6a00d8341c715453ef0263e96fc064200b-320wi.jpgLa situation de plus en plus grave de ce pays pourrait et devrait inciter les Français, qui croient de moins en moins à la parole présidentielle, à réfléchir sur les moyens de reconstruire.

Or, les choses finissent le plus souvent comme elles ont commencé. Les érudits me pardonneront peut-être ce matin de ne pas mobiliser Anaximandre ou Heidegger[1]au service de cette réflexion à certains égards pessimiste. On se rabattra donc ce matin sur Euripide : "ce qui vient de la Terre retournera à la Terre".

Nous croyons trop souvent que l'élection présidentielle française est issue d'une pâle copie du modèle américain : celui-ci, certes, a dégénéré, dès la fin du XIXe siècle, au point qu'on n'imagine plus de l'imiter vraiment en France. Mais au départ il se fonde sur l'idée d'un suffrage indirect : en novembre ce sont des délégués que vont élire, État par État, les citoyens des États-Unis et formellement ce seront ces élus qui désigneront le chef de l'exécutif. En 2016, l'actuel titulaire n'avait pas obtenu la majorité des votes directs. La philosophie constitutionnelle fondatrice demeure celle d'un système fédéral.

Certains soulignent que lorsque fut modifié en 1962 l'article 7 de la constitution de 1958, la racine de cette décision remontait au discours de Bayeux. Prononcé en 1946 par le bénéficiaire de cette réforme, fondateur lui-même de la cinquième république ce morceau d'éloquence un peu pompeuse ne paraphrasait pas seulement Paul Valéry : "le vent se lève il est temps de vivre"[2]. Il affirmait pour doctrine l'accord entre le chef de l'État et le "peuple dans ses profondeurs". Cette supposition servit de viatique au parti gaulliste qui, diaboliquement, persiste aujourd'hui encore dans l'erreur qu'elle implique. Au moins en 1969 son prophète manifesta-t-il honnêtement son propre entêtement en démissionnant, après avoir été désavoué dans le cadre d'une procédure référendaire.

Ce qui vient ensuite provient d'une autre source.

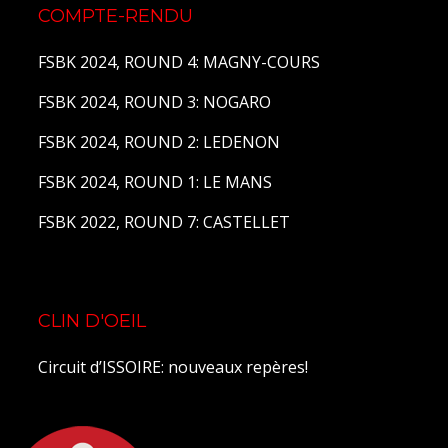
COMPTE-RENDU
FSBK 2024, ROUND 4: MAGNY-COURS
FSBK 2024, ROUND 3: NOGARO
FSBK 2024, ROUND 2: LEDENON
FSBK 2024, ROUND 1: LE MANS
FSBK 2022, ROUND 7: CASTELLET
CLIN D'OEIL
Circuit d’ISSOIRE: nouveaux repères!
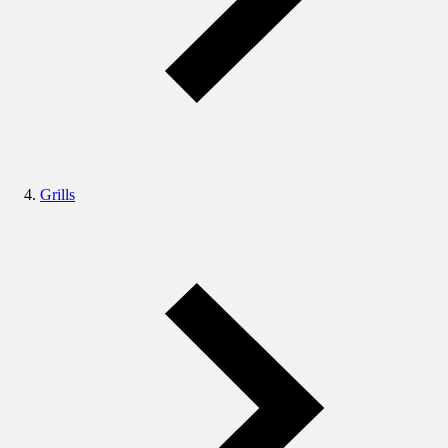
Grills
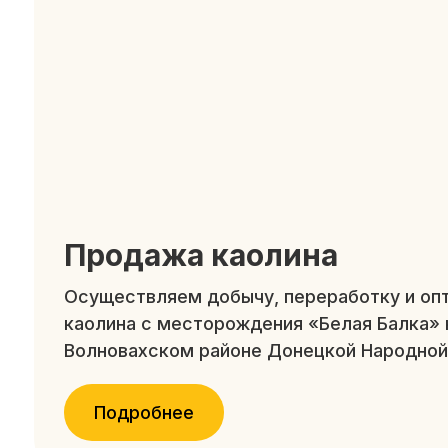
Продажа каолина
Осуществляем добычу, переработку и оп
каолина с месторождения «Белая Балка» 
Волновахском районе Донецкой Народной
Подробнее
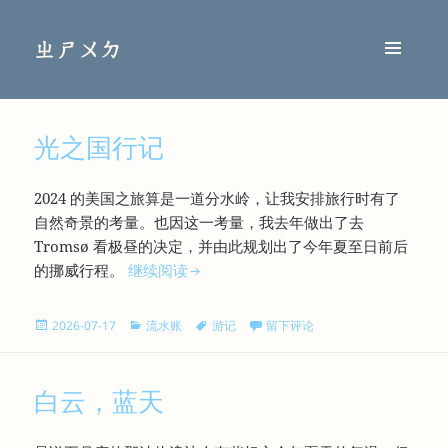
ㄓㄕㄨㄉ
菜单和
挂件
光之国行记
2024 的美国之旅算是一道分水岭，让我安排旅行时有了
自然奇景的考量。也因这一考量，我去年做出了去
Tromsø 看极昼的决定，并由此规划出了今年夏至日前后
光之国行记
的挪威行程。
继续阅读
发
分
标
于光之国行记
2026-07-17
流水账
游记
留下评论
布
类
签
于
白云，蓝天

Mais, en fait, ce n'est ni en 1946, ni en 1962, qu'est née cette idée funeste d'élire ainsi le président d'une république : ce fut au terme de la désastreuse révolution de 1848, et sous l'inspiration de celui qui la conduisit quelque temps avant d'être recraché comme un caillou dans l'omelette : Alphonse de Lamartine. Il avait été mis à l'écart par l'Assemblée constituante en raison de ses vues chimériques et de ce qu'on appellerait aujourd'hui son incompétence. On dira de lui plus tard qu'il était "un incendiaire qui s'est fait pompier", en quoi, reconnaissons-le il a connu, et connaît encore, une descendance impressionnante. Mais dans un discours infiniment plus entraînant et poétique que celui d'un De Gaulle, ce dernier avatar du romantisme parvint à retourner la majorité des députés le 6 octobre 1848, en faisant voter les articles 46 et 47 de la constitution de notre deuxième république, bien avant les propositions de Tardieu – celui que Léon Daudet surnomma "le mirobolant" – et les dispositions qui prévalent aujourd'hui.

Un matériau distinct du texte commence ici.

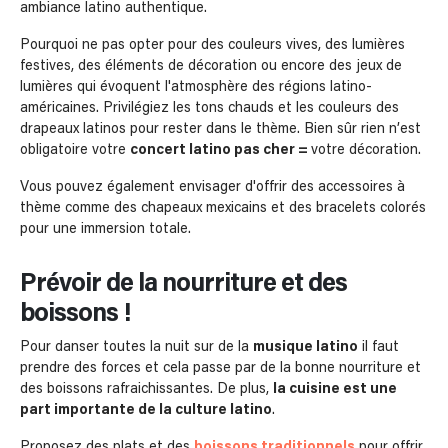
ambiance latino authentique.
Pourquoi ne pas opter pour des couleurs vives, des lumières
festives, des éléments de décoration ou encore des jeux de
lumières qui évoquent l'atmosphère des régions latino-
américaines. Privilégiez les tons chauds et les couleurs des
drapeaux latinos pour rester dans le thème. Bien sûr rien n’est
obligatoire votre
concert latino pas cher =
votre décoration.
Vous pouvez également envisager d'offrir des accessoires à
thème comme des chapeaux mexicains et des bracelets colorés
pour une immersion totale.
Prévoir de la nourriture et des
boissons !
Pour danser toutes la nuit sur de la
musique latino
il faut
prendre des forces et cela passe par de la bonne nourriture et
des boissons rafraichissantes. De plus,
la cuisine est une
part importante de la culture latino
.
Proposez des plats et des
boissons traditionnels
pour offrir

Le plus étonnant dans cette genèse du présidentialisme était que Lamartine avait réussi à la faire adopter en pensant à lui-même comme le prouvait clairement l'article 47 : au lieu d'un second tour, en l'absence d'une majorité de premier tour, l'assemblée choisirait parmi les 5 (cinq) candidats arrivés en tête ce qui, selon lui, devait permettre d'écarter ses deux principaux rivaux, Cavaignac et le prince Louis futur Napoléon III.

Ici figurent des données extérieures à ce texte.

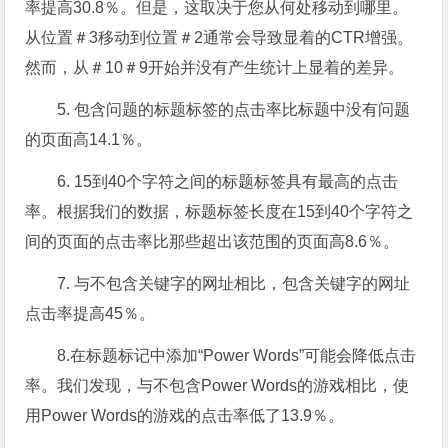
率提高30.8％。
但是，这取决于您从何处移动到哪里。
从位置＃3移动到位置＃2通常会导致显着的CTR增强。
然而，从＃10＃9开始并没有产生统计上显着的差异。
5.
包含问题的标题标签的点击率
比标题中没有问题
的页面
高14.1％
。
6.
15到40个字符之间的标题标签具有最高的点击
率。
根据我们的数据，标题标签长度在15到40个字符之
间的页面的点击率比那些超出该范围的页面高8.6％。
7. 与不包含关键字的网址相比，包含关键字的网址
点击率提高45％
。
8.在标题标记中添加“Power Words”可能会降低点击
率。我们发现，
与
不包含Power Words的游戏相比，
使
用Power Words的游戏的点击率低了13.9％
。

Nous savons aujourd'hui ce qu'il advint, qui s'empara du pouvoir et où il mena le pays : au désastre de Sedan.

Toutes choses égales par ailleurs, une même pente fatale conduit le régime actuel à une déception grandissante. Chaque élu, après un court moment de griserie, incite ses partisans eux-mêmes à regretter son prédécesseur.

Il semble urgent de dissiper l'illusion, si l'on veut éviter à la France la catastrophe finale.

JG Malliarakis 

Apostilles

[1] On peut quand même lire le chapitre sur la Parole d'Anaximandre dans "les Chemins qui ne mènent nulle part". Gallimard, Tel, 1986, pages 387-449.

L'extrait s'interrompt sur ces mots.